S&P 500 index futures fell about 1% [1] during premarket trading on Friday morning in New York.

This decline reflects growing investor anxiety over persistent inflation, which typically prompts central banks to maintain higher interest rates. When bond yields rise, the cost of borrowing increases for corporations, often reducing the valuation of equities.

By 7:48 a.m. ET on May 15, 2026, the futures market showed a downward trend [1], [2]. This movement coincided with a broad global selloff in bonds, as investors reacted to shifting expectations regarding inflation and monetary policy [1], [3].

The volatility in the bond market has created a ripple effect across various asset classes. As yields jump, investors frequently pivot away from riskier assets, such as stocks, in favor of the higher returns offered by government debt [3]. This shift contributed to the tumble seen in both the S&P 500 and Nasdaq futures [3].

Market analysts said that the pressure on equities is intensifying as the global financial system grapples with the speed of yield increases. The premarket activity suggests a cautious opening for the trading day, with a focus on whether inflation data will force a more aggressive stance from policymakers.
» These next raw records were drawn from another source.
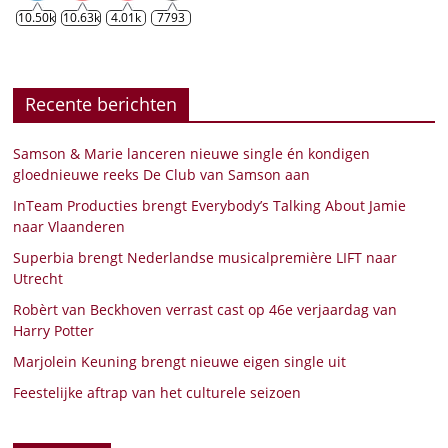
10.50k
10.63k
4.01k
7793
Recente berichten
Samson & Marie lanceren nieuwe single én kondigen
gloednieuwe reeks De Club van Samson aan
InTeam Producties brengt Everybody’s Talking About Jamie
naar Vlaanderen
Superbia brengt Nederlandse musicalpremière LIFT naar
Utrecht
Robèrt van Beckhoven verrast cast op 46e verjaardag van
Harry Potter
Marjolein Keuning brengt nieuwe eigen single uit
Feestelijke aftrap van het culturele seizoen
While individual stocks often move based on earnings reports, the current trend is systemic. The broad nature of the bond selloff indicates that macroeconomic fears are currently outweighing company-specific news in the U.S. market [1], [2].

S&P 500 index futures fell about 1%

The simultaneous drop in stock futures and the selloff in bonds suggest a 'correlation spike' where traditional hedges fail. When both equities and bonds fall together, it typically signals that inflation is the primary driver of market volatility, leaving investors with fewer safe-haven options and increasing the likelihood of a broader market correction if yields continue to climb.